Wer hin und wieder beliebte Urlaubsrouten in unseren Nachbarländern oder anderen europäischen Staaten nutzt, war sicher schon einmal mit ihr konfrontiert. Sie heißt "Section Control" und ist auch unter den deutschen Begriffen Streckenradar oder Abschnittskontrolle benannt. Es handelt sich dabei um ein Verfahren der Geschwindigkeitsüberwachung, das bereits seit den frühen Neunzigerjahren in den Niederlanden eingeführt wurde, weshalb das Land als Section-Control-Vorreiter gilt.
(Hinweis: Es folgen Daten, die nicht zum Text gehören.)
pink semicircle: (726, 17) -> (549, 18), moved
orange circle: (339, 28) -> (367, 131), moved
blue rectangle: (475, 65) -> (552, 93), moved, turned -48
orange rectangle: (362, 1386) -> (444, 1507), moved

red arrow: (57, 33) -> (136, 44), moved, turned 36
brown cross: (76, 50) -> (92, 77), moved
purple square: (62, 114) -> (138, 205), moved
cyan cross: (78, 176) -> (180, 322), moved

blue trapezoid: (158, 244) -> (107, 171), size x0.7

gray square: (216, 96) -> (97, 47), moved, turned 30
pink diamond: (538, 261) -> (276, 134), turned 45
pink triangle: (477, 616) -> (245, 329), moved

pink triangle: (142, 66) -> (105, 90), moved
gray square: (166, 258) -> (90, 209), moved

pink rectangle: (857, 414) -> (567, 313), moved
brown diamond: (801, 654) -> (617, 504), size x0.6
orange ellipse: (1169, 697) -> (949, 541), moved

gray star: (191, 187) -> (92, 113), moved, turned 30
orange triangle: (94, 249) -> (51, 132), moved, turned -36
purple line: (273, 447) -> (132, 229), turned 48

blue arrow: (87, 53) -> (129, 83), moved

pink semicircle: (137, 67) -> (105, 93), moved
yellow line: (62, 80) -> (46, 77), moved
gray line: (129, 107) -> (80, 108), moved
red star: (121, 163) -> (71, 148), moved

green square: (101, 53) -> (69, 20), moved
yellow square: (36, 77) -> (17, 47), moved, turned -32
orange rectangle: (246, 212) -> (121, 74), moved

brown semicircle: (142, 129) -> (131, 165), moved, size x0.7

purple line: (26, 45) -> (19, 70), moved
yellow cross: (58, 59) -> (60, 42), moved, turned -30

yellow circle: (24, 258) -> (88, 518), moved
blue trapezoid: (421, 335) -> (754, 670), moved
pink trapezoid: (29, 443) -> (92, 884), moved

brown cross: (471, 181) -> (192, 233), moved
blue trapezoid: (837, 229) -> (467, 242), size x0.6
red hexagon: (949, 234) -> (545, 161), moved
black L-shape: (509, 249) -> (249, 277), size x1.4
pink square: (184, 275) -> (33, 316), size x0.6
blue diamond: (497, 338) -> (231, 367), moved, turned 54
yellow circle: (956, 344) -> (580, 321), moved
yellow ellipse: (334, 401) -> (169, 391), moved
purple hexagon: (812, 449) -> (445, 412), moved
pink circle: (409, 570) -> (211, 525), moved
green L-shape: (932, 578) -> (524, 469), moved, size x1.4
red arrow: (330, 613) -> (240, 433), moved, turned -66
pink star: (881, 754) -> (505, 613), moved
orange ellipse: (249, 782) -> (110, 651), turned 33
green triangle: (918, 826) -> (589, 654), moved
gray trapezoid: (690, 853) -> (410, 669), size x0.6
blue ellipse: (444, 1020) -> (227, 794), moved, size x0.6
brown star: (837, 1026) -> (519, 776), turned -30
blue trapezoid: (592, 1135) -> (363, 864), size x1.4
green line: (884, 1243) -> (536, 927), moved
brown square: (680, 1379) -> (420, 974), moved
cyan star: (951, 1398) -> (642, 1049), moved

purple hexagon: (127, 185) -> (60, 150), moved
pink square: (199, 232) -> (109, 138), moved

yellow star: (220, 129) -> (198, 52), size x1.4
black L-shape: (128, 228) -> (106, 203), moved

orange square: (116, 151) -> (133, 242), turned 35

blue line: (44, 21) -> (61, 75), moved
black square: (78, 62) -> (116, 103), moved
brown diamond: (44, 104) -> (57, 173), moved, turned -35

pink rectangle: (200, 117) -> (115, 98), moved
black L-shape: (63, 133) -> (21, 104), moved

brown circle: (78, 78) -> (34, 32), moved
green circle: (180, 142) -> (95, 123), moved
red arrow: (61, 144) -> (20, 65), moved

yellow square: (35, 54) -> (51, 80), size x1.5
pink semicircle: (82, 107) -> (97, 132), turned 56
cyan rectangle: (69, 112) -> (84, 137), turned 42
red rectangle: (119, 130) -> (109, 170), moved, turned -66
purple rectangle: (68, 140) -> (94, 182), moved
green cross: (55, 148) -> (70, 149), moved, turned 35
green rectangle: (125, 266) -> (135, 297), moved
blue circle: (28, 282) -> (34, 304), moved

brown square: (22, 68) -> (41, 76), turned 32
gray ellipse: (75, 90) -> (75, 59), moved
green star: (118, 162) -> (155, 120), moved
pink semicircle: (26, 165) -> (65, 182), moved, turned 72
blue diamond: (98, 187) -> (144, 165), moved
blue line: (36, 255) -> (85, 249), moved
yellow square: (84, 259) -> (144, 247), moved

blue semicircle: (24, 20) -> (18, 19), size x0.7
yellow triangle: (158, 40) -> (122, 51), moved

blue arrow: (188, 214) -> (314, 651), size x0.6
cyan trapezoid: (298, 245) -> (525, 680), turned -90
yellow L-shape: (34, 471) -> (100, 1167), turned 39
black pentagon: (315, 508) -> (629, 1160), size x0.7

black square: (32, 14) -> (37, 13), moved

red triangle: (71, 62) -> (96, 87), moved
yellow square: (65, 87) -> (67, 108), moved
Doch auch in Italien, Großbritannien, Polen und in der Schweiz wird das Verfahren bereits intensiv genutzt. Ebenso in Österreich, wo sie neuerdings im Pfändertunnel (siehe Fotoshow) an der Grenze zu Deutschland eingesetzt wird.
Doch wie funktioniert das überhaupt? Und warum wird es nicht in Deutschland angewendet? Wir beantworten diese und weitere Fragen zum umstrittenen Streckenradar.
Wie genau funktioniert Section Control?
Die Technik nutzt eine simple Gleichung, die wir alle aus dem Physikunterricht kennen: Die Geschwindigkeit ergibt sich aus der Zeit, die nötig ist, um eine bestimmte Strecke zurückzulegen. Folgerichtig arbeiten die Streckenradar-Systeme mit zwei Messpunkten; einer befindet sich am Anfang, der andere am Ende der Wegstrecke. Je nachdem, wie viel Zeit ein Auto für diese Strecke benötigt, ermittelt diese spezielle Tempoüberwachung die durchschnittliche Geschwindigkeit abzüglich einer Messtoleranz zugunsten der Fahrerinnen und Fahrer.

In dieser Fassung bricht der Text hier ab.